International Journal on Natural Language Computing (IJNLC) Vol. 6, No.6, December 2017
SETSWANA PART OF SPEECH TAGGING Gabofetswe Malema, Boago Okgetheng and Moffat Motlhanka Department of Computer Science, University of Botswana, Gaborone, Botswana
ABSTRACT Part of speech tagging is one of the basic steps in natural language processing. Although it has been investigated for many languages around the world, very little has been done for Setswana language.
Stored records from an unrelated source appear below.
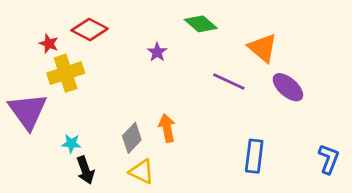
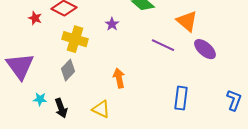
yellow cross: (66, 73) -> (75, 39), moved, turned 35
gray diamond: (132, 138) -> (68, 70), moved
cyan star: (71, 143) -> (40, 99), moved

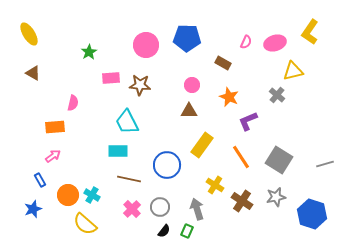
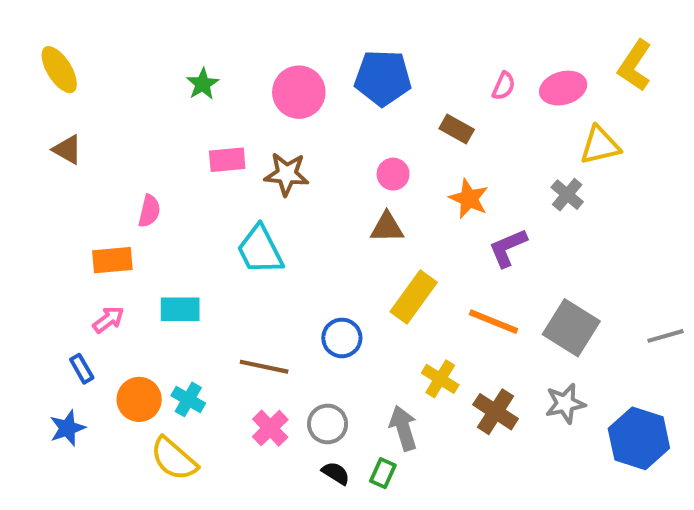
green star: (89, 52) -> (203, 84), moved
cyan rectangle: (118, 151) -> (180, 309), moved
orange line: (241, 157) -> (493, 322), turned -35
blue circle: (167, 165) -> (342, 338), size x0.7
black semicircle: (164, 231) -> (336, 473), turned -96

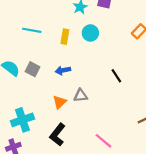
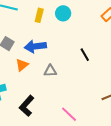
blue arrow: (63, 70) -> (35, 46), size x1.5
orange triangle: (60, 102) -> (22, 65), moved

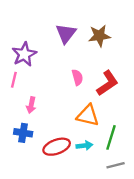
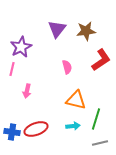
red L-shape: (107, 83) -> (101, 60), moved
blue cross: (23, 133) -> (12, 132), moved
red ellipse: (57, 147) -> (36, 129), moved

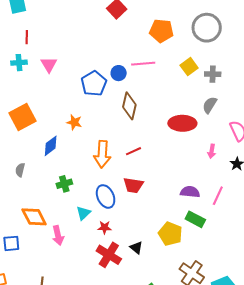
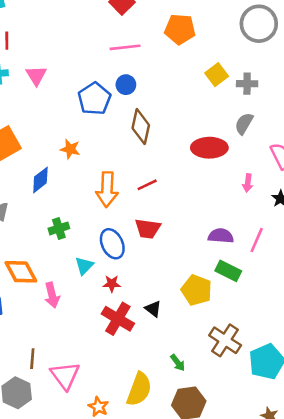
gray circle: (207, 28) -> (259, 24), moved
pink line: (143, 64) -> (125, 47), moved

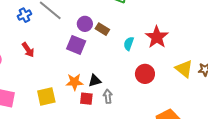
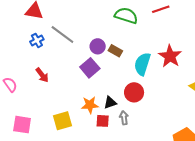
cyan semicircle: (129, 44) -> (142, 64), size x1.6
purple square: (76, 45) -> (90, 68), turned 30
red circle: (145, 74) -> (134, 92), moved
Setswana language is written disjunctively and some words play multiple functions in a sentence. These features make part of speech tagging more challenging. This paper presents a finite state method for identifying one of the compound parts of speech, the relative. Results show an 82% identification rate which is lower than for other languages. The results also show that the model can identify the start of a relative 97% of the time but fail to identify where it stops 13% of the time. The model fails due to the limitations of the morphological analyser and due to more complex sentences not accounted for in the model.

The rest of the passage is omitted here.